Dooku looked up. “He worries that I’m going to do something rash.”

“Leaving the Order isn’t rash enough?”

“He fears that I will denounce the Council openly, and reveal how divided its members are about answering to the Senate.” He looked Palpatine in the eye. “I’ve half a mind to join your cause.”

Palpatine touched his chest.
“My
cause?”

Dooku adopted a sly smile. “I understand politics, my friend. I know that you have to be circumspect about what you say and to whom. But that the disenfranchised worlds of the Outer Rim enjoy any support at all is largely due to you. You speak honestly and you champion the underprivileged, and you may be the only one capable of bringing the Republic back from the brink. Unless, of course, you have been lying to me all these years.”

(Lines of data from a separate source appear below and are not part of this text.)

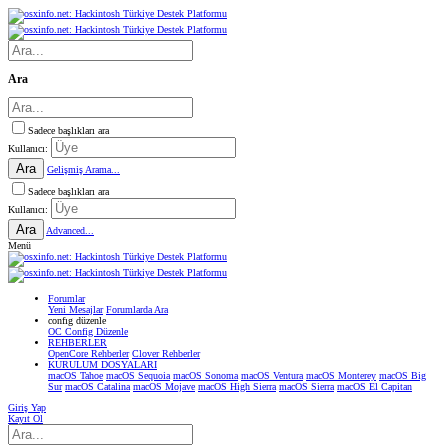
Ara
Sadece başlıkları ara
Kullanıcı:
Ara
Gelişmiş Arama...
Sadece başlıkları ara
Kullanıcı:
Ara
Advanced...
Menü
Forumlar
Yeni Mesajlar
Forumlarda Ara
confıg düzenle
OC Config Düzenle
REHBERLER
OpenCore Rehberler
Clover Rehberler
KURULUM DOSYALARI
macOS Tahoe
macOS Sequoia
macOS Sonoma
macOS Ventura
macOS Monterey
macOS Big
Sur
macOS Catalina
macOS Mojave
macOS High Sierra
macOS Sierra
macOS El Capitan
Giriş Yap
Kayıt Ol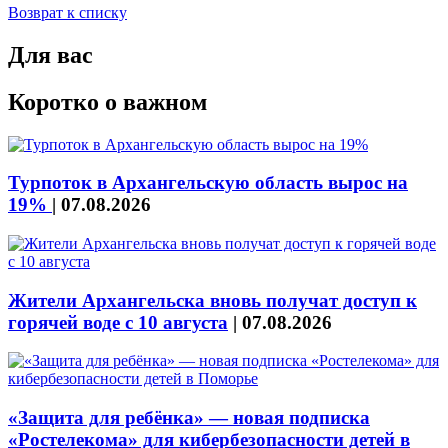
Возврат к списку
Для вас
Коротко о важном
Турпоток в Архангельскую область вырос на
19%
|
07.08.2026
Жители Архангельска вновь получат доступ к
горячей воде с 10 августа
|
07.08.2026
«Защита для ребёнка» — новая подписка
«Ростелекома» для кибербезопасности детей в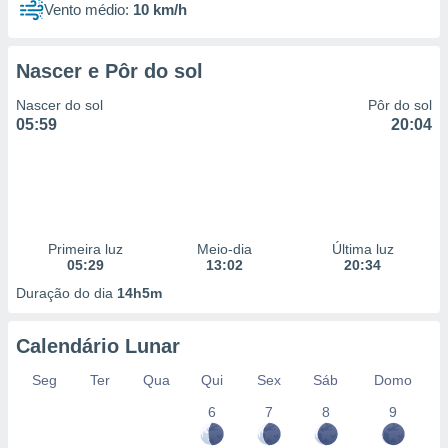
Vento médio:
10 km/h
Nascer e Pôr do sol
Nascer do sol
Pôr do sol
05:59
20:04
Primeira luz
Meio-dia
Última luz
05:29
13:02
20:34
Duração do dia
14h5m
Calendário Lunar
Seg
Ter
Qua
Qui
Sex
Sáb
Domo
6
7
8
9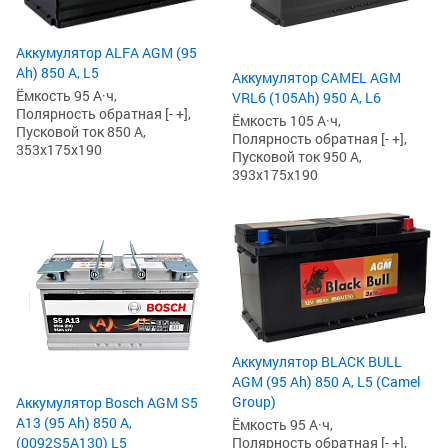
Аккумулятор ALFA AGM (95
Ah) 850 А, L5
Аккумулятор CAMEL AGM
Ёмкость 95 А·ч,
VRL6 (105Ah) 950 А, L6
Полярность обратная [- +],
Ёмкость 105 А·ч,
Пусковой ток 850 А,
Полярность обратная [- +],
353x175x190
Пусковой ток 950 А,
393x175x190
Аккумулятор BLACK BULL
AGM (95 Ah) 850 А, L5 (Camel
Group)
Аккумулятор Bosch AGM S5
А13 (95 Ah) 850 А,
Ёмкость 95 А·ч,
(0092S5A130) L5
Полярность обратная [- +],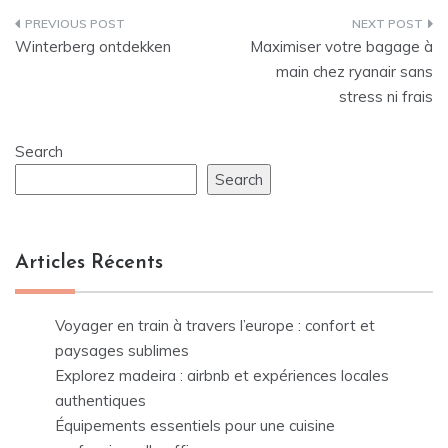
Post
Winterberg ontdekken
Maximiser votre bagage à
navigation
main chez ryanair sans
stress ni frais
Search
Search
Articles Récents
Voyager en train à travers l’europe : confort et
paysages sublimes
Explorez madeira : airbnb et expériences locales
authentiques
Équipements essentiels pour une cuisine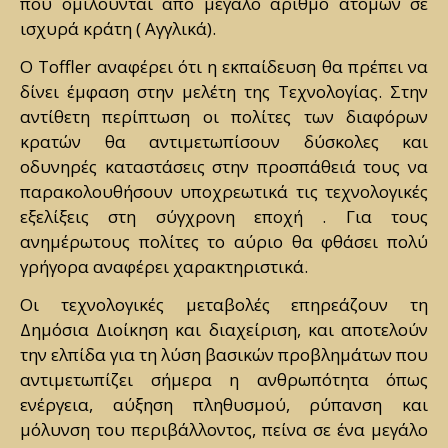
που ομιλούνται από μεγάλο αριθμό ατόμων σε
ισχυρά κράτη ( Αγγλικά).
Ο Toffler αναφέρει ότι η εκπαίδευση θα πρέπει να
δίνει έμφαση στην μελέτη της Τεχνολογίας. Στην
αντίθετη περίπτωση οι πολίτες των διαφόρων
κρατών θα αντιμετωπίσουν δύσκολες και
οδυνηρές καταστάσεις στην προσπάθειά τους να
παρακολουθήσουν υποχρεωτικά τις τεχνολογικές
εξελίξεις στη σύγχρονη εποχή . Για τους
ανημέρωτους πολίτες το αύριο θα φθάσει πολύ
γρήγορα αναφέρει χαρακτηριστικά.
Οι τεχνολογικές μεταβολές επηρεάζουν τη
Δημόσια Διοίκηση και διαχείριση, και αποτελούν
την ελπίδα για τη λύση βασικών προβλημάτων που
αντιμετωπίζει σήμερα η ανθρωπότητα όπως
ενέργεια, αύξηση πληθυσμού, ρύπανση και
μόλυνση του περιβάλλοντος, πείνα σε ένα μεγάλο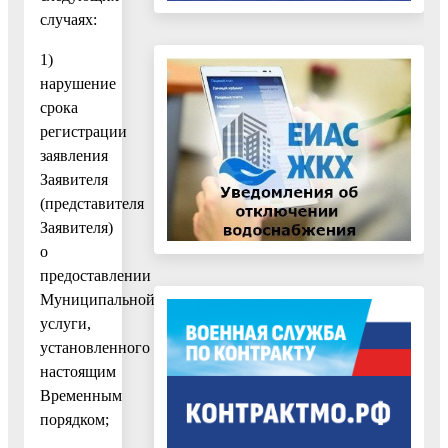
случаях:
1)
нарушение
срока
регистрации
заявления
Заявителя
(представителя
Заявителя)
о
предоставлении
Муниципальной
услуги,
установленного
настоящим
Временным
порядком;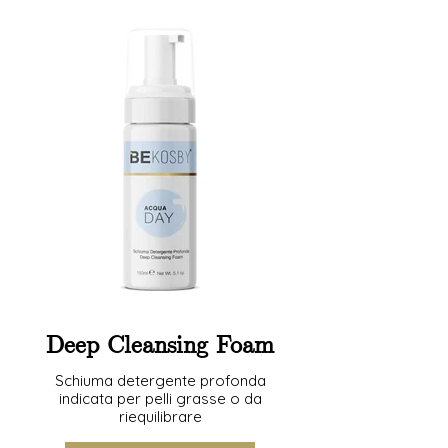
Deep Cleansing Foam
Schiuma detergente profonda
indicata per pelli grasse o da
riequilibrare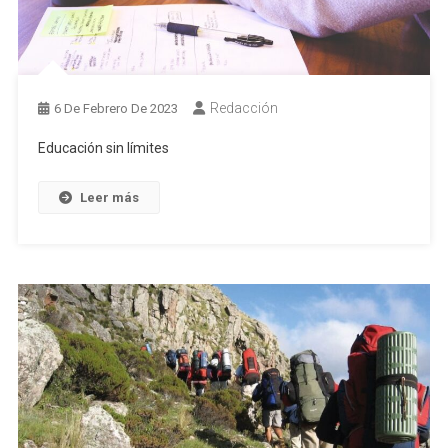
Redacción
6 De Febrero De 2023
Educación sin límites
Leer más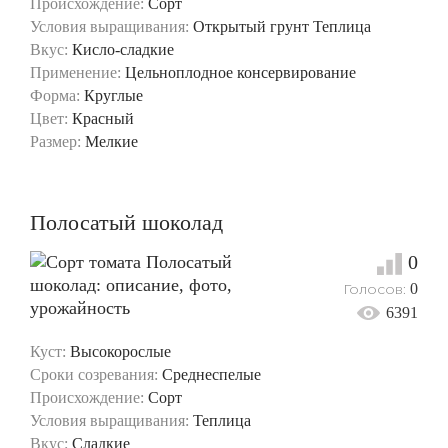
Происхождение:
Сорт
Условия выращивания:
Открытый грунт
Теплица
Вкус:
Кисло-сладкие
Применение:
Цельноплодное консервирование
Форма:
Круглые
Цвет:
Красный
Размер:
Мелкие
Полосатый шоколад
0
Голосов:
0
6391
Куст:
Высокорослые
Сроки созревания:
Среднеспелые
Происхождение:
Сорт
Условия выращивания:
Теплица
Вкус:
Сладкие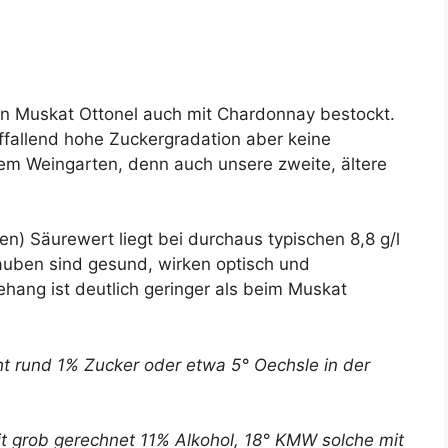
n Muskat Ottonel auch mit Chardonnay bestockt.
ffallend hohe Zuckergradation aber keine
sem Weingarten, denn auch unsere zweite, ältere
.
en) Säurewert liegt bei durchaus typischen 8,8 g/l
auben sind gesund, wirken optisch und
ehang ist deutlich geringer als beim Muskat
ht rund 1% Zucker oder etwa 5° Oechsle in der
 grob gerechnet 11% Alkohol, 18° KMW solche mit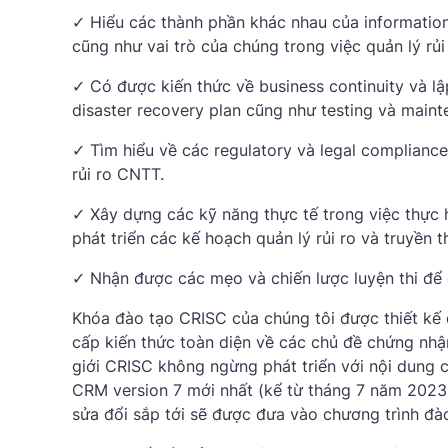
✓ Hiểu các thành phần khác nhau của information 
cũng như vai trò của chúng trong việc quản lý rủ
✓ Có được kiến ​​thức về business continuity và l
disaster recovery plan cũng như testing và maint
✓ Tìm hiểu về các regulatory và legal complianc
rủi ro CNTT.
✓ Xây dựng các kỹ năng thực tế trong việc thực 
phát triển các kế hoạch quản lý rủi ro và truyền 
✓ Nhận được các mẹo và chiến lược luyện thi để 
Khóa đào tạo CRISC của chúng tôi được thiết kế 
cấp kiến ​​thức toàn diện về các chủ đề chứng nhậ
giới CRISC không ngừng phát triển với nội dung 
CRM version 7 mới nhất (kể từ tháng 7 năm 2023
sửa đổi sắp tới sẽ được đưa vào chương trình đào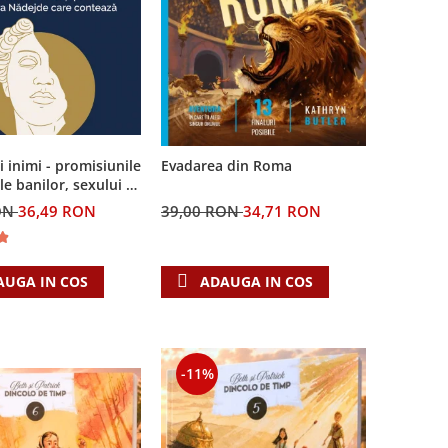
ei inimi - promisiunile
Evadarea din Roma
le banilor, sexului si
i Singura Nadejde
ON
36,49 RON
39,00 RON
34,71 RON
teaza
AUGA IN COS
ADAUGA IN COS
-11%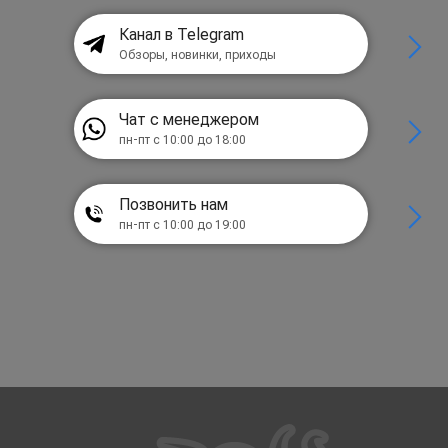
Канал в Telegram
Обзоры, новинки, приходы
Чат с менеджером
пн-пт с 10:00 до 18:00
Позвонить нам
пн-пт с 10:00 до 19:00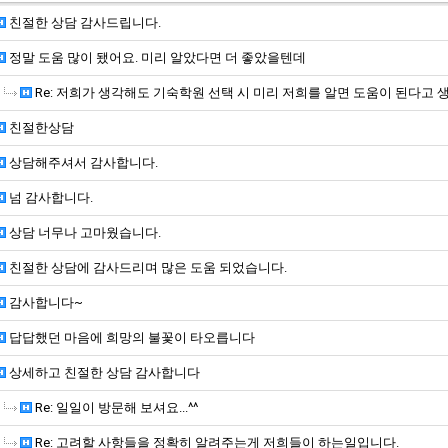
친절한 상담 감사드립니다.
정말 도움 많이 됐어요. 미리 알았다면 더 좋았을텐데
Re: 저희가 생각해도 기숙학원 선택 시 미리 저희를 알면 도움이 된다고 
친절한상담
상담해주셔서 감사합니다.
넘 감사합니다.
상담 너무나 고마웠습니다.
친절한 상담에 감사드리며 많은 도움 되었습니다.
감사합니다~
답답했던 마음에 희망의 불꽃이 타오릅니다
상세하고 친절한 상담 감사합니다
Re: 일일이 방문해 보셔요...^^
Re: 고려할 사항들을 정확히 알려주는게 저희들이 하는일입니다.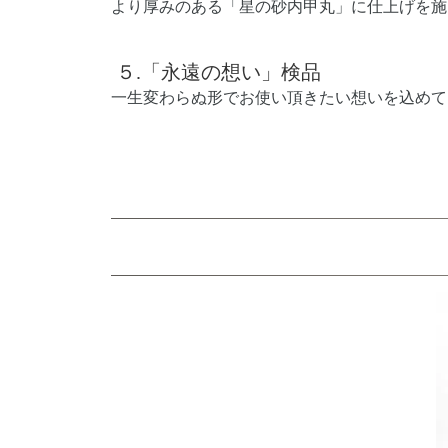
より厚みのある「星の砂内甲丸」に仕上げを施
５.
「永遠の想い」検品
一生変わらぬ形でお使い頂きたい想いを込めて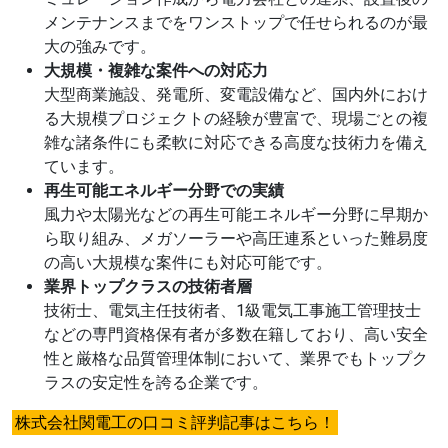
メンテナンスまでをワンストップで任せられるのが最
大の強みです。
大規模・複雑な案件への対応力
大型商業施設、発電所、変電設備など、国内外におけ
る大規模プロジェクトの経験が豊富で、現場ごとの複
雑な諸条件にも柔軟に対応できる高度な技術力を備え
ています。
再生可能エネルギー分野での実績
風力や太陽光などの再生可能エネルギー分野に早期か
ら取り組み、メガソーラーや高圧連系といった難易度
の高い大規模な案件にも対応可能です。
業界トップクラスの技術者層
技術士、電気主任技術者、1級電気工事施工管理技士
などの専門資格保有者が多数在籍しており、高い安全
性と厳格な品質管理体制において、業界でもトップク
ラスの安定性を誇る企業です。
株式会社関電工の口コミ評判記事はこちら！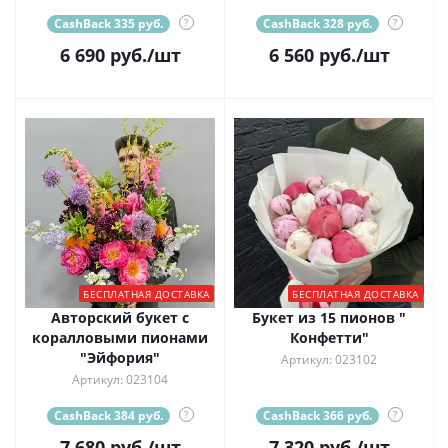
CashBack 335 руб.
?
CashBack 328 руб.
?
6 690
руб.
/шт
6 560
руб.
/шт
БЕСПЛАТНАЯ ДОСТАВКА
БЕСПЛАТНАЯ ДОСТАВКА
Авторский букет с
Букет из 15 пионов "
коралловыми пионами
Конфетти"
"Эйфория"
Артикул: 023102
Артикул: 023104
CashBack 384 руб.
?
CashBack 366 руб.
?
7 680
руб.
/шт
7 320
руб.
/шт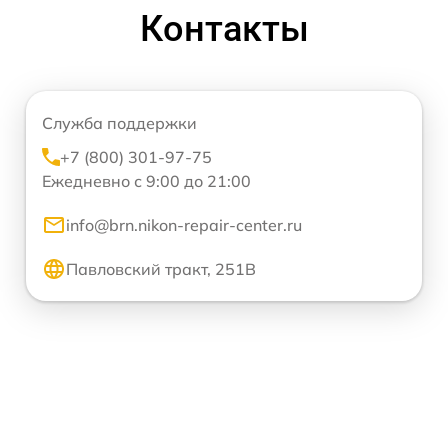
Контакты
Служба поддержки
+7 (800) 301-97-75
Ежедневно с 9:00 до 21:00
info@brn.nikon-repair-center.ru
Павловский тракт, 251В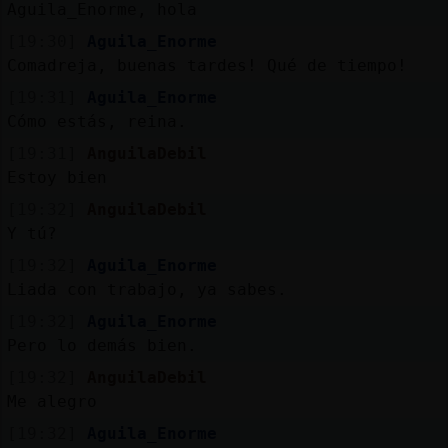
Aguila_Enorme, hola
[19:30]
Aguila_Enorme
Comadreja, buenas tardes! Qué de tiempo!
[19:31]
Aguila_Enorme
Cómo estás, reina.
[19:31]
AnguilaDebil
Estoy bien
[19:32]
AnguilaDebil
Y tú?
[19:32]
Aguila_Enorme
Liada con trabajo, ya sabes.
[19:32]
Aguila_Enorme
Pero lo demás bien.
[19:32]
AnguilaDebil
Me alegro
[19:32]
Aguila_Enorme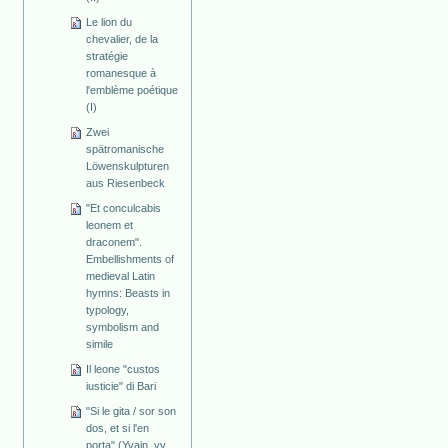
Le lion du
chevalier, de la
stratégie
romanesque à
l'emblème poétique
(I)
Zwei
spätromanische
Löwenskulpturen
aus Riesenbeck
"Et conculcabis
leonem et
draconem".
Embellishments of
medieval Latin
hymns: Beasts in
typology,
symbolism and
simile
Il leone "custos
iusticie" di Bari
"Si le gita / sor son
dos, et si l'en
porta" (Yvain, vv.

Palpatine made light of the remark. “Perhaps a few lies of omission.”

“Those I am willing to forgive,” Dooku said, “whether or not we become partners in addition to being allies.”

Palpatine interlocked his hands. “It is an interesting notion. We would have to deepen our conversations, become completely honest with each other, bare our innermost thoughts and feelings to determine whether we truly share the same goals.”